今回の野遊び部こと野外活動部の主な出し物は、
○ パネルによる、春・夏・秋の食べられる野草や採取物の説明
○ ドングリクッキー、炒りたてミックスナッツ試食コーナー
(自家製野草茶の試飲もあり)
○ 自分で挑戦、ドングリとクルミを煎って割って食べてみよう
○ このドングリは食べられるか? 自分で選んで煎って食べて確認
ドングリクッキーとミックスナッツは、毎時10分に炒り上がり。
実践コーナーはいつでもOKで、説明員1人が必ずつく。
こんな感じだ。
小さい学校だし、地元からの人が多い訳でもない。
学校そのものも、人里から少し入った谷の中。
だから相手は中等部の生徒がメイン。
それでも全員で200人ちょっとなので、実際のお客さんは何人来てくれるか。
正直なところ、僕はあまり過大な期待はしていなかった。
試食用も最悪仲間内で食べればいいか、位に。
美洋さんが張り切って大量に生地を作ったり、ミックスナッツ用の剥いたものも多めに用意したけれども。

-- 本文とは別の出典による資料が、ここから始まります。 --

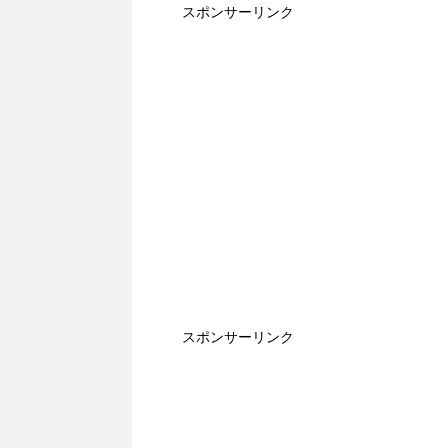
スポンサーリンク
スポンサーリンク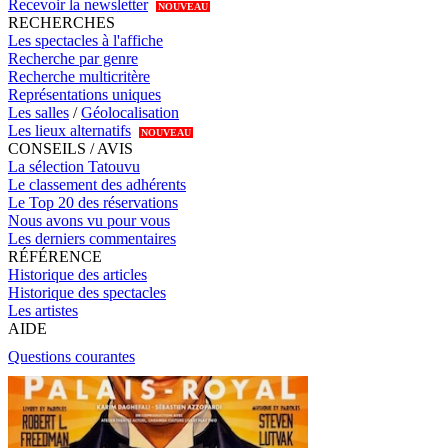
Recevoir la newsletter
NOUVEAU
RECHERCHES
Les spectacles à l'affiche
Recherche par genre
Recherche multicritère
Représentations uniques
Les salles
/
Géolocalisation
Les lieux alternatifs
NOUVEAU
CONSEILS / AVIS
La sélection Tatouvu
Le classement des adhérents
Le Top 20 des réservations
Nous avons vu pour vous
Les derniers commentaires
RÉFÉRENCE
Historique des articles
Historique des spectacles
Les artistes
AIDE
Questions courantes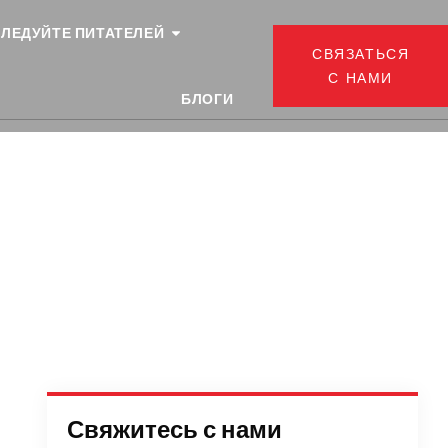
ЛЕДУЙТЕ ПИТАТЕЛЕЙ
СВЯЗАТЬСЯ
С НАМИ
БЛОГИ
е
Свяжитесь с нами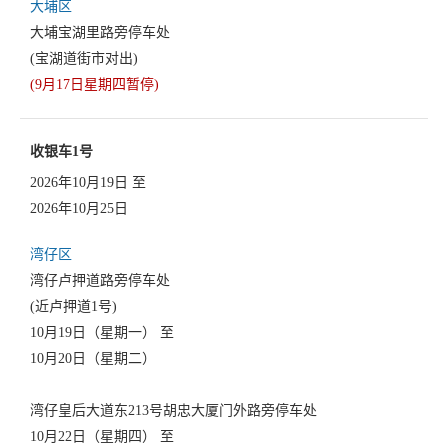
大埔区
大埔宝湖里路旁停车处
(宝湖道街市对出)
(9月17日星期四暂停)
收银车1号
2026年10月19日 至
2026年10月25日
湾仔区
湾仔卢押道路旁停车处
(近卢押道1号)
10月19日（星期一） 至
10月20日（星期二）
湾仔皇后大道东213号胡忠大厦门外路旁停车处
10月22日（星期四） 至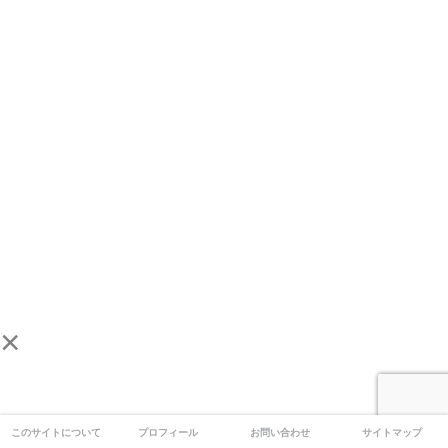
×
このサイトについて
プロフィール
お問い合わせ
サイトマップ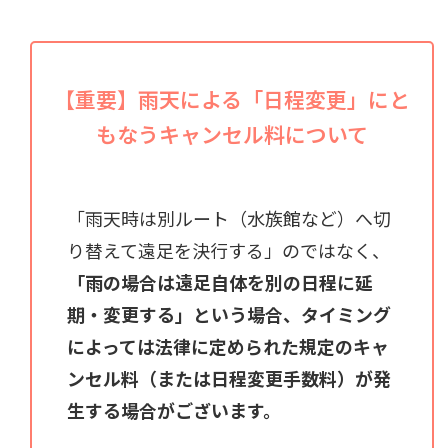
【重要】雨天による「日程変更」にと
もなうキャンセル料について
「雨天時は別ルート（水族館など）へ切
り替えて遠足を決行する」のではなく、
「雨の場合は遠足自体を別の日程に延
期・変更する」という場合、タイミング
によっては法律に定められた規定のキャ
ンセル料（または日程変更手数料）が発
生する場合がございます。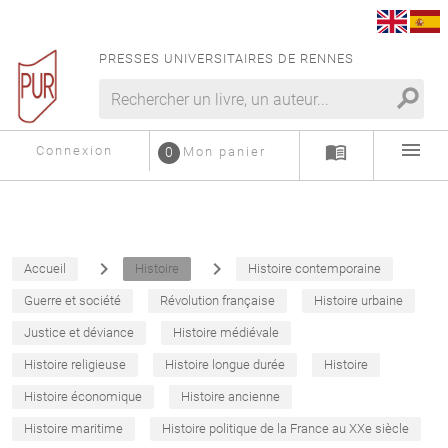
PRESSES UNIVERSITAIRES DE RENNES
search
menu
menu_book
Connexion
0
Mon panier
navigate_next
navigate_next
Accueil
Histoire
Histoire contemporaine
Guerre et société
Révolution française
Histoire urbaine
Justice et déviance
Histoire médiévale
Histoire religieuse
Histoire longue durée
Histoire
Histoire économique
Histoire ancienne
Histoire maritime
Histoire politique de la France au XXe siècle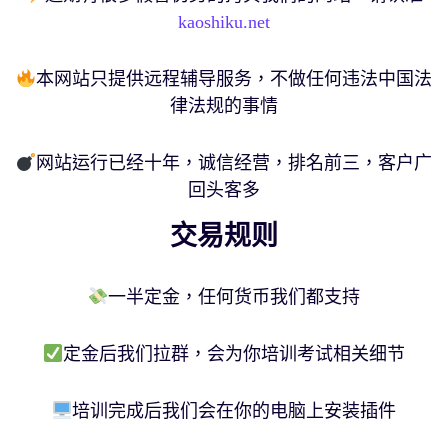
kaoshiku.net
本网站只提供远程辅导服务，不做任何违法中国法
律法规的事情
网站运行已经十年，诚信经营，排名前三，客户广
回头客多
交易规则
一半定金，任何货币我们都支持
定金后我们拉群，会为你培训考试相关细节
培训完成后我们会在你的电脑上安装插件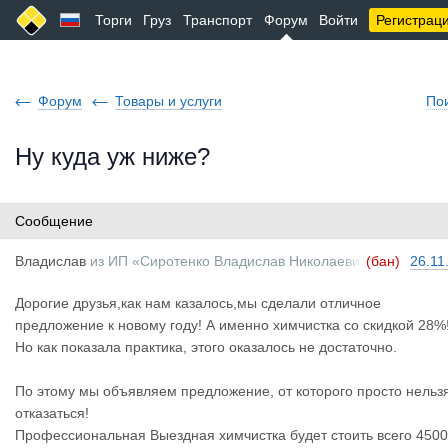
Торги
Груз
Транспорт
Форум
Войти
Регистрац
Форум
Товары и услуги
По
Ну куда уж ниже?
Сообщение
Владислав
из
ИП «Сиротенко Владислав Николаеви
(бан)
26.11
ч»
Дорогие друзья,как нам казалось,мы сделали отличное
предложение к новому году! А именно химчистка со скидкой 28%
Но как показала практика, этого оказалось не достаточно.
По этому мы объявляем предложение, от которого просто нельз
отказаться!
Профессиональная Выездная химчистка будет стоить всего 4500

最初の10時までは全員配置で、あとは2人ずつ、1時間交替で休憩。
休憩時に、他の展示物を見てくるスタイルだ。
一応おそろいで作ったエプロンを付けて。
9時ちょうどにやってきたのは、1年生女子5人組。
亜里砂さんと美洋さんの友達らしい。
「試食を頂きに参りました!」
「ベジョータのやる事だから、食べものはしっかり用意してあるだろうと思って」
一気に賑やかになった。
時間よりやや早いけれど、クッキーを焼き始め、ミックスナッツも炒り始める。
「何せ、その辺で落ちているドングリ。なので、過剰な期待はしないで欲しいのだ」
そう言いながら亜里砂さんが、まずは煎り終わったミックスナッツ(クルミ、スダジイ、マテバシイ)を、紙を小さく折って作ったコップに入れて出す。
「どれどれ。うん、この小さいのは美味しいかな」
「大きいのは大味だねえ。この変な形のは?」
「それがクルミ。一番美味しいと思うのだ」
「あ、確かに。これは本物って感じの味だわ」
そんな感じで話していると、次の客が入ってくる。
これは、バッチからして2年生かな。
未亜さんがささっと、焼いているクッキーを追加。
更にミックスナッツ第2弾を煎り始める。